Is it possible to have a duty to indemnify but not a corresponding duty to defend? Is the duty to indemnify without a corresponding duty to defend an anomaly, or at least a bit illogical?  Or is it perfectly logical in the context of an “eight-corners” state, like Texas? 

The analysis of the duty to defend begins with an examination of the facts and the policy. It is necessary to determine, however, what facts an insurer must, or can, review when determining its defense obligation in a particular jurisdiction. Is the examination of the facts limited to those stated in the lawsuit or can information extrinsic to the lawsuit be consulted?

While it is universally accepted that the duty to defend is broader than the duty to indemnify, jurisdictions differ as to what information can be used to determine that duty. For instance, in an “eight-corners” state, the decision to defend must be based on a review of the policy and the lawsuit. Use of information outside of the complaint is generally not permitted. In other states, information extrinsic to the complaint must be considered.  In some cases, this information can be used to defeat coverage as well as afford it. In other cases, the information can be used only to afford coverage.

So, while it appears that the defense duty is broad because only a potential for coverage need be established, an eight-corners state restricts the amount of information that can be examined.  Does this restriction detract from the axiom that the duty to defend is broader than the duty to indemnify when only limited information can be used?

Common rationale for rejecting the eight-corners rule can be persuasive. First, the denial of a defense based on information restricted to the lawsuit would appear to be contrary to the broad duty to defend which is universally recognized; and, second, the decision to defend, or not, would be based on the pleadings which could be limited in its recitation of the facts and be subject to “the pleading strategies, whims, and vagaries of third party claimants to control the rights of parties to an insurance contract.”[1]

On March 21, 2013, a federal district court in Texas ruled that the duty to defend and duty to indemnify are distinct duties under Texas law and that one can exist without the other.  Colony Ins. Co. v. Price, 2013 U.S. Dist. LEXIS 38952 (N.D. Tex. Mar. 21, 2013).

Citing the Supreme Court of Texas in D.R. Horton-Tex., Ltd. v. Markel Inter’l Ins.

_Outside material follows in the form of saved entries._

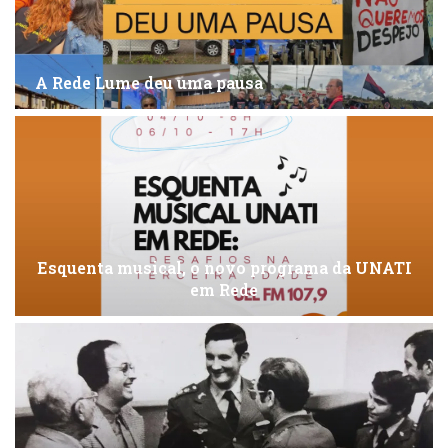
A Rede Lume deu uma pausa
Esquenta musical, o novo programa da UNATI
em Rede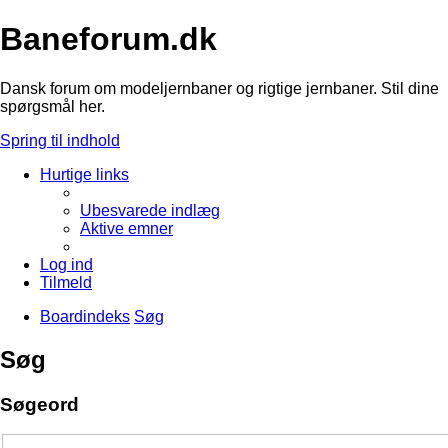
Baneforum.dk
Dansk forum om modeljernbaner og rigtige jernbaner. Stil dine
spørgsmål her.
Spring til indhold
Hurtige links
Ubesvarede indlæg
Aktive emner
Log ind
Tilmeld
Boardindeks
Søg
Søg
Søgeord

Co, 300 S.W.3d 740, 743, the Colony court stated that “although the duty to defend is ‘strictly circumscribed by the eight-corners doctrine, it is well settled that the facts actually established in the underlying suit control the duty to indemnify.’” Colony 13-14

Is the duty to defend truly broader than the duty to indemnify if determination of the duty to defend is “strictly circumscribed by the eight-corners doctrine?”  To answer this question, it is helpful to distinguish the “potential v. actual” criterion for determining duties from any constraints on the information to which this criterion can be applied.

When the duty to defend must be determined from the lawsuit only and not from extrinsic information, it is possible that no duty to defend exists given the way the lawsuit is drafted.  On the other hand, there may be a duty to indemnify because it can be determined based on information outside of the complaint.

In D.R. Horton-Texas, Ltd., the Court ruled that the defense and indemnity duties are independent of each other and that an indemnity duty can exist without a defense duty: “We hold that even if Markel has no duty to defend D.R. Horton, it may still have a duty to indemnify… That determination hinges on the facts established and the terms and conditions of the CGL policy.” D.R. Horton 744.

Hence, the anomaly…the duty to defend is broader than the duty to indemnify, but in an eight-corners jurisdiction, the information used to determine the duty to defend is limited. And while the duty to indemnify is narrower, the information used to determine that duty is broad. Since the duties exist independent of each other, it is possible to have a duty to indemnify without a duty to defend.

[1] Randy Maniloff and Jeffrey Stempel quoting from M. Mooney Corp. v. U.S. Fid. & Guar. Co., 618 A.2d 793, 797 (N.H. 1992), General Liability Insurance Coverage/Key Issues in Every State (New York, NY: Oxford University Press, Inc. 2011) 71.